Banking and finance roundup

  • New research suggests “SEC rule intended to prevent conflicts of interest among staff has actually had the perverse effect of causing staff to profit from their knowledge as insiders of the SEC” [Thaya Brook Knight, Cato]
  • “Federal Prohibition Left California Cannabis Farmers Without Insurance or Banks When Wildfires Struck” [Christian Britschgi]
  • “Is Dodd-Frank/SOX reform dead?” [Stephen Bainbridge]
  • Trial lawyers and CFPB did little to correct Wells Fargo fake-account scandal [Ted Frank WSJ letter]
  • Study finds that more-cumbersome judicial foreclosure methods tend to correlate with tougher lending standards especially for poor; should constriction of home credit for poorer households be interpreted as a good? [Brian Feinstein, Chicago via CL&P]
  • A different way to encourage more prudent home lending practice, scale back FDIC coverage [Scott Sumner]

4 Comments

  • Re: California pot growers.

    Is there any reason why California could not have made adjustments to state insurance laws and banking regulation to accommodate this new business? Was it merely a bone headed oversight that they failed to embrace a new, and taxable, industry?
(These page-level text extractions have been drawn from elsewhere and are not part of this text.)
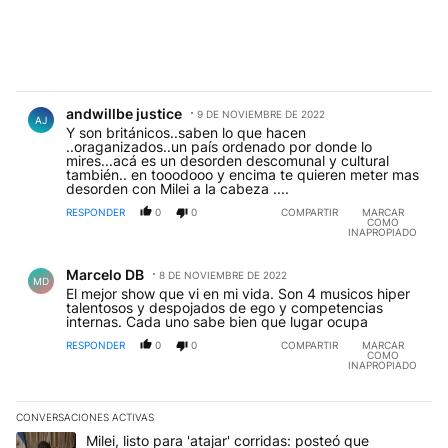
Comentario de andwillbe justice.
andwillbe justice
9 DE NOVIEMBRE DE 2022
AJ
Y son británicos..saben lo que hacen
..oraganizados..un país ordenado por donde lo
mires...acá es un desorden descomunal y cultural
también.. en tooodooo y encima te quieren meter mas
desorden con Milei a la cabeza ....
RESPONDER
0
0
COMPARTIR
MARCAR
COMO
INAPROPIADO
Comentario de Marcelo DB.
Marcelo DB
8 DE NOVIEMBRE DE 2022
MD
El mejor show que vi en mi vida. Son 4 musicos hiper
talentosos y despojados de ego y competencias
internas. Cada uno sabe bien que lugar ocupa
RESPONDER
0
0
COMPARTIR
MARCAR
COMO
INAPROPIADO
CONVERSACIONES ACTIVAS
Este listado muestra los artículos con más comentarios en los últim
Un artículo de tendencia con el título "Milei, listo para 'atajar' c
Milei, listo para 'atajar' corridas: posteó que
    • It’s not state insurance and banking laws that are the problem, it’s federal law.

  • Even if they had, there is no reason to suspect the the Federal Gov’t wouldn’t lean on the banks and insurers doing business with the growers, the same way they leaned on banks doing business with other “blacklisted” businesses. Bankers and Insurers are naturally risk averse – absent guarantees the State would protect them from the Fed, even the suggestion of potential Federal audit raises a healthy disinclination to do business with growers – the value of their accounts isn’t worth the hassle or the reputational damage.

  • “absent guarantees the State would protect them from the Fed”

    As if any state government would be able to deliver on that guarantee if they were foolish enough to make it.